BEGIN MATERIAL FOR THIS TASK

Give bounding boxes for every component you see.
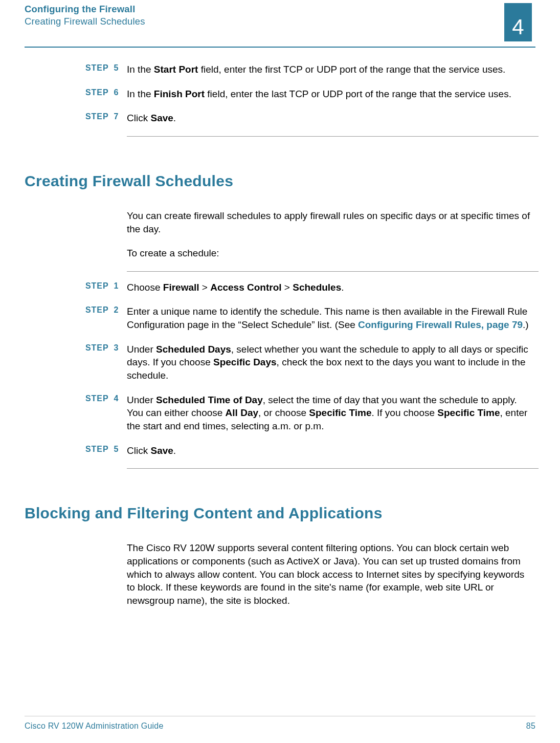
step-number: 6 [114, 88, 119, 97]
step-word: STEP [85, 281, 109, 290]
step-label: STEP 5 [25, 63, 127, 73]
step-text: . [341, 282, 344, 293]
step-text: .) [523, 319, 529, 330]
body-paragraph: You can create firewall schedules to app… [127, 209, 535, 235]
page-footer: Cisco RV 120W Administration Guide 85 [25, 716, 535, 731]
step-text: field, enter the last TCP or UDP port of… [205, 89, 511, 99]
step-label: STEP 3 [25, 343, 127, 353]
step-row: STEP 7 Click Save. [25, 112, 535, 125]
step-bold: Specific Days [213, 357, 277, 367]
step-row: STEP 5 In the Start Port field, enter th… [25, 63, 535, 76]
step-bold: Specific Time [309, 407, 371, 418]
step-body: Choose Firewall > Access Control > Sched… [127, 281, 535, 294]
step-bold: Firewall [163, 282, 199, 293]
step-text: Under [127, 344, 156, 355]
step-word: STEP [85, 343, 109, 352]
page-header: Configuring the Firewall Creating Firewa… [25, 0, 535, 41]
step-bold: Scheduled Days [156, 344, 231, 355]
footer-page-number: 85 [526, 722, 535, 731]
step-number: 1 [114, 281, 119, 290]
step-text: In the [127, 89, 154, 99]
step-word: STEP [85, 88, 109, 97]
section-end-rule [127, 136, 539, 137]
step-bold: Schedules [293, 282, 341, 293]
step-text: . If you choose [371, 407, 437, 418]
step-bold: All Day [226, 407, 258, 418]
step-text: Choose [127, 282, 163, 293]
body-paragraph: The Cisco RV 120W supports several conte… [127, 541, 535, 607]
chapter-number-badge: 4 [504, 3, 532, 41]
step-row: STEP 3 Under Scheduled Days, select whet… [25, 343, 535, 382]
header-chapter-title: Configuring the Firewall [25, 3, 145, 15]
header-section-title: Creating Firewall Schedules [25, 15, 145, 28]
step-label: STEP 1 [25, 281, 127, 291]
step-row: STEP 4 Under Scheduled Time of Day, sele… [25, 394, 535, 433]
step-bold: Specific Time [437, 407, 500, 418]
step-body: Enter a unique name to identify the sche… [127, 305, 535, 331]
step-bold: Save [150, 445, 173, 456]
cross-reference-link[interactable]: Configuring Firewall Rules, page 79 [358, 319, 523, 330]
step-body: In the Finish Port field, enter the last… [127, 88, 535, 101]
step-word: STEP [85, 445, 109, 453]
steps-start-rule [127, 271, 539, 272]
header-text-block: Configuring the Firewall Creating Firewa… [25, 3, 145, 28]
step-number: 7 [114, 112, 119, 121]
step-row: STEP 1 Choose Firewall > Access Control … [25, 281, 535, 294]
step-row: STEP 5 Click Save. [25, 444, 535, 457]
step-label: STEP 6 [25, 88, 127, 97]
step-number: 5 [114, 63, 119, 72]
step-word: STEP [85, 394, 109, 403]
step-row: STEP 6 In the Finish Port field, enter t… [25, 88, 535, 101]
step-number: 2 [114, 305, 119, 314]
step-label: STEP 2 [25, 305, 127, 315]
step-bold: Save [150, 113, 173, 123]
step-text: > [282, 282, 293, 293]
section-heading: Blocking and Filtering Content and Appli… [25, 505, 535, 522]
step-bold: Scheduled Time of Day [156, 395, 263, 405]
step-word: STEP [85, 305, 109, 314]
step-text: . [173, 113, 176, 123]
step-text: Click [127, 445, 150, 456]
step-text: > [199, 282, 211, 293]
step-row: STEP 2 Enter a unique name to identify t… [25, 305, 535, 331]
body-paragraph: To create a schedule: [127, 247, 535, 260]
step-body: Click Save. [127, 112, 535, 125]
step-bold: Access Control [210, 282, 281, 293]
step-body: In the Start Port field, enter the first… [127, 63, 535, 76]
section-heading: Creating Firewall Schedules [25, 172, 535, 190]
step-label: STEP 5 [25, 444, 127, 454]
step-bold: Finish Port [154, 89, 205, 99]
step-number: 4 [114, 394, 119, 403]
step-body: Click Save. [127, 444, 535, 457]
step-text: , or choose [258, 407, 309, 418]
footer-guide-title: Cisco RV 120W Administration Guide [25, 722, 164, 731]
step-number: 5 [114, 445, 119, 453]
step-label: STEP 4 [25, 394, 127, 403]
step-body: Under Scheduled Days, select whether you… [127, 343, 535, 382]
step-word: STEP [85, 112, 109, 121]
step-label: STEP 7 [25, 112, 127, 121]
step-text: field, enter the first TCP or UDP port o… [198, 64, 505, 75]
step-text: Click [127, 113, 150, 123]
step-text: In the [127, 64, 154, 75]
step-word: STEP [85, 63, 109, 72]
section-end-rule [127, 468, 539, 469]
step-number: 3 [114, 343, 119, 352]
step-text: . [173, 445, 176, 456]
step-body: Under Scheduled Time of Day, select the … [127, 394, 535, 433]
step-text: Under [127, 395, 156, 405]
step-bold: Start Port [154, 64, 198, 75]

END MATERIAL FOR THIS TASK

> [WHAT NEEDS TO BE DONE] Find all the lines with "Guide" in the data and copy them.

> [EXPECTED ANSWER]
page-footer: Cisco RV 120W Administration Guide 85 [25, 716, 535, 731]
footer-guide-title: Cisco RV 120W Administration Guide [25, 722, 164, 731]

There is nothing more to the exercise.